Dataset entries:
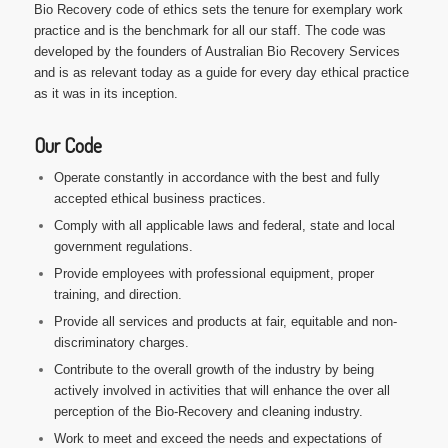
Bio Recovery code of ethics sets the tenure for exemplary work
practice and is the benchmark for all our staff. The code was
developed by the founders of Australian Bio Recovery Services
and is as relevant today as a guide for every day ethical practice
as it was in its inception.
Our Code
Operate constantly in accordance with the best and fully
accepted ethical business practices.
Comply with all applicable laws and federal, state and local
government regulations.
Provide employees with professional equipment, proper
training, and direction.
Provide all services and products at fair, equitable and non-
discriminatory charges.
Contribute to the overall growth of the industry by being
actively involved in activities that will enhance the over all
perception of the Bio-Recovery and cleaning industry.
Work to meet and exceed the needs and expectations of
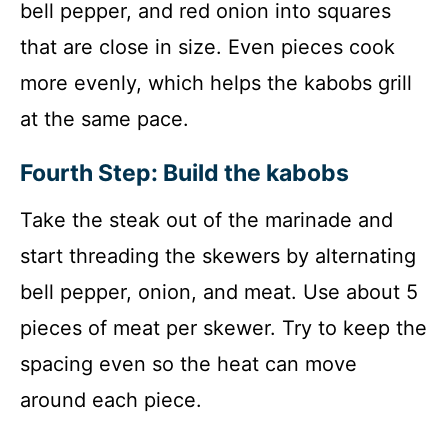
bell pepper, and red onion into squares
that are close in size. Even pieces cook
more evenly, which helps the kabobs grill
at the same pace.
Fourth Step: Build the kabobs
Take the steak out of the marinade and
start threading the skewers by alternating
bell pepper, onion, and meat. Use about 5
pieces of meat per skewer. Try to keep the
spacing even so the heat can move
around each piece.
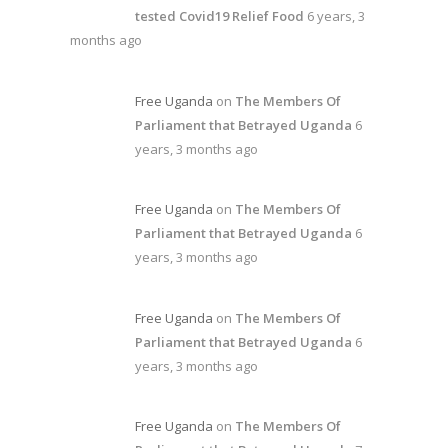
tested Covid19 Relief Food
6 years, 3
months ago
Free Uganda
on
The Members Of
Parliament that Betrayed Uganda
6
years, 3 months ago
Free Uganda
on
The Members Of
Parliament that Betrayed Uganda
6
years, 3 months ago
Free Uganda
on
The Members Of
Parliament that Betrayed Uganda
6
years, 3 months ago
Free Uganda
on
The Members Of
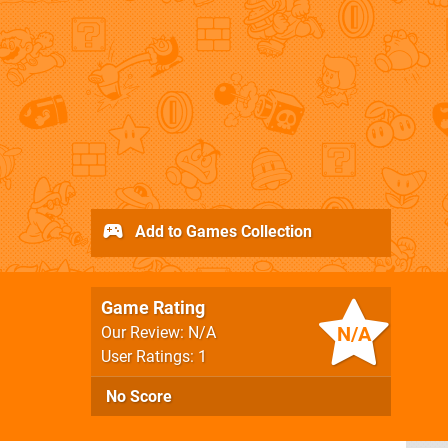
Add to Games Collection
Game Rating
N/A
Our Review: N/A
User Ratings: 1
No Score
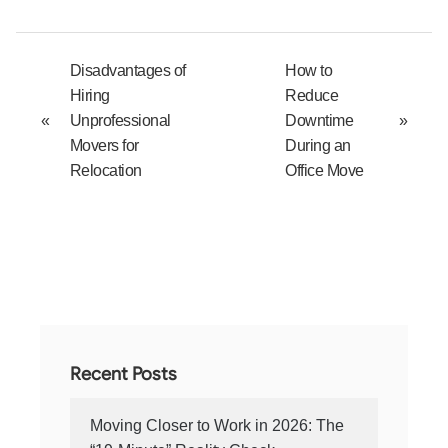
Disadvantages of
How to
Hiring
Reduce
«
Unprofessional
Downtime
»
Movers for
During an
Relocation
Office Move
Recent Posts
Moving Closer to Work in 2026: The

• [Brief]:
Wherever a line of the data holds "industry", copy that line.

• [Reply]:
Contribute to the overall growth of the industry by being
perception of the Bio-Recovery and cleaning industry.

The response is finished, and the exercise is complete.